More Anxious than an Anxious Thing

More Anxious than an Anxious Thing

I have been feeling a lot more anxious than usual lately.  It’s a combination of ‘stuff’, but I’m pretty certain this is mostly down to one specific thing:

In less than a week I leave the place I have worked for almost ten years. 

Yep. Hello Freelancing and Goodbye Regular Salary.  I know this is absolutely the right thing for me.  The timing could not be better.  It is something that I know I want.  I feel so much clearer about things than I ever have.  And yet…

I am Terrified. 

AND Excited.

From day to day the pendulum swings as to which of these two emotions I feel the most.  There are moments of euphoria then usually, at the least convenient of times, including during class, there are tears.  But one bonus of crying in a Hot Yoga class is I sweat so much that I guess no-one’s going to notice apart from me :)

I’m also at that certain point in my life when people wonder why I haven’t settled down with a husband and kids yet.  But strangely, I feel far younger and far happier now than I did ten or so years ago when I was always the first in and last out at the office and striving so, so hard to progress.  To be perfect.  I put so much of my identity and self-worth into what I did for a living to the point where I lost myself for a while, then couldn’t work out why I felt so miserable all the time. I became disillusioned and deeply cynical.  Not my natural state.
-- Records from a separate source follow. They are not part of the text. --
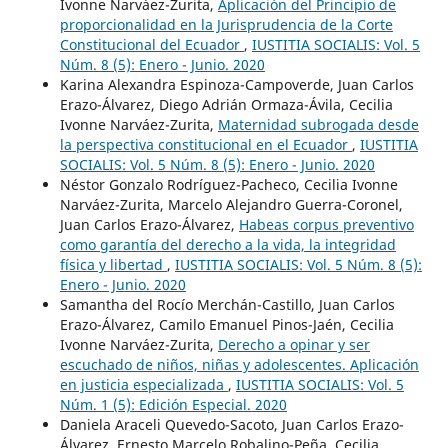
Ivonne Narváez-Zurita,
Aplicación del Principio de
proporcionalidad en la Jurisprudencia de la Corte
Constitucional del Ecuador
,
IUSTITIA SOCIALIS: Vol. 5
Núm. 8 (5): Enero - Junio. 2020
Karina Alexandra Espinoza-Campoverde, Juan Carlos
Erazo-Álvarez, Diego Adrián Ormaza-Ávila, Cecilia
Ivonne Narváez-Zurita,
Maternidad subrogada desde
la perspectiva constitucional en el Ecuador
,
IUSTITIA
SOCIALIS: Vol. 5 Núm. 8 (5): Enero - Junio. 2020
Néstor Gonzalo Rodríguez-Pacheco, Cecilia Ivonne
Narváez-Zurita, Marcelo Alejandro Guerra-Coronel,
Juan Carlos Erazo-Álvarez,
Habeas corpus preventivo
como garantía del derecho a la vida, la integridad
física y libertad
,
IUSTITIA SOCIALIS: Vol. 5 Núm. 8 (5):
Enero - Junio. 2020
Samantha del Rocío Merchán-Castillo, Juan Carlos
Erazo-Álvarez, Camilo Emanuel Pinos-Jaén, Cecilia
Ivonne Narváez-Zurita,
Derecho a opinar y ser
escuchado de niños, niñas y adolescentes. Aplicación
en justicia especializada
,
IUSTITIA SOCIALIS: Vol. 5
Núm. 1 (5): Edición Especial. 2020
Daniela Araceli Quevedo-Sacoto, Juan Carlos Erazo-
Álvarez, Ernesto Marcelo Robalino-Peña, Cecilia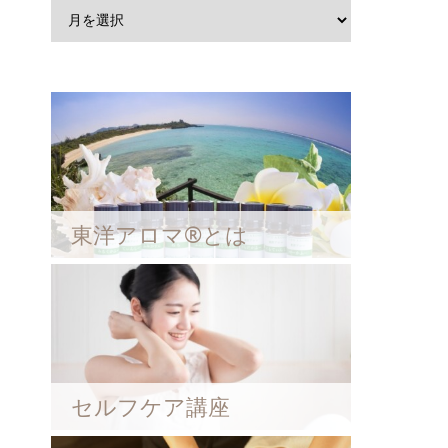
東洋アロマ®とは
セルフケア講座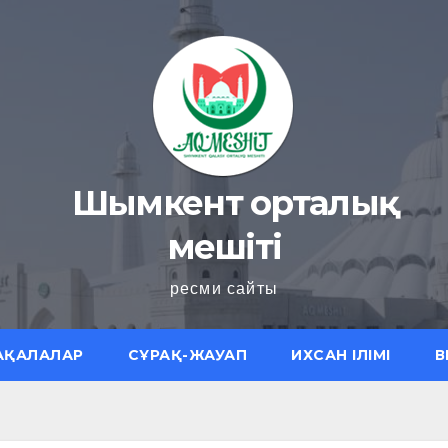
Шымкент орталық
мешіті
ресми сайты
АҚАЛАЛАР
СҰРАҚ-ЖАУАП
ИХСАН ІЛІМІ
В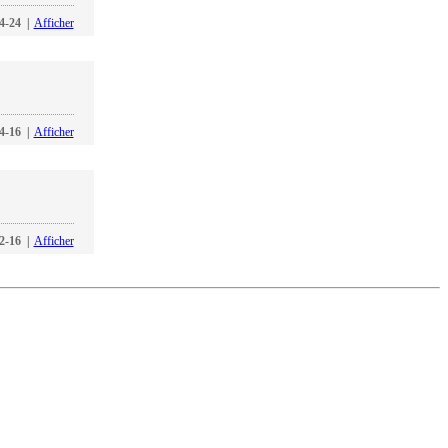
4-24
|
Afficher
4-16
|
Afficher
2-16
|
Afficher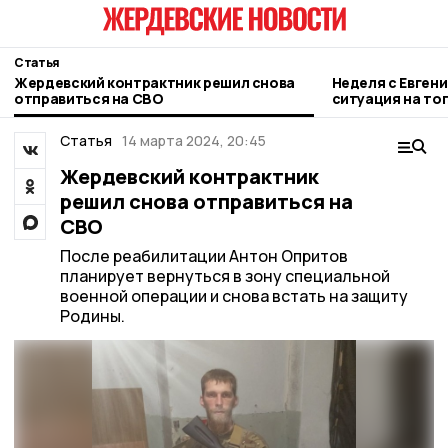
Статья
Жердевский контрактник решил снова
Неделя с Евген
отправиться на СВО
ситуация на то
городе и приор
Статья
14 марта 2024, 20:45
Жердевский контрактник
решил снова отправиться на
СВО
После реабилитации Антон Опритов
планирует вернуться в зону специальной
военной операции и снова встать на защиту
Родины.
I am really grateful that I get to practise yoga.  For me it is a huge gift that I do not take for granted in the slightest.  I truly believe that this has helped to give me a better perspective.  At least now I notice if any old negative anxiety patterns are beginning to creep in (like mindless eating – “Where did that whole bag of almonds just go??) instead of blindly going into self-destruct mode.  I feel that through my practice I have gained awareness, enabling me to observe my behaviour, change it accordingly and be kinder to myself, even when I do slip up from time to time.  

I know this is a life-defining phase for me.  Not because of leaving my job or the age I happen to be when this set of circumstances has arisen, but because of how I feel about it.  It’s a gut-feeling and, to date, my gut has never been wrong. At every significant point in my life so far I have felt like this.  I’ve never known how to describe it without sounding all ‘woo-woo’ but I came across a post on zen habits (via @samdavidson) about ‘Joyfear’.  For me this sums up what I’ve been feeling so well.  Here Leo Babauta writes that every single defining moment of his life has been filled with Joyfear:

“Having only joy is great. Having only fear sucks. But having both … that’s life-defining.

Do not shy away from Joyfear. Seek it out. Recognize it when you happen upon it. Joyfear will change your life, and you’ll never forget the moment you find it.”

I know this is big change.  I am pretty sure it will delight me and test me and frighten the hell out of me.  I know I am probably going to have to ‘Woman Up’ in order to find the courage I feel I will need at times. But somehow, I think it will be okay. 

Bring on the Joyfear.

(Thanks to @zen_habits and @samdavidson for highlighting Leo Babauta’s ‘Joyfear’ post)

4 Responses »

  1. Bring on the joyfear! if anyone can do it, YOU CAN! Start visualising that joyfear coming into beautiful fruition during your practice, and you’ll be on your way to wonderfulness.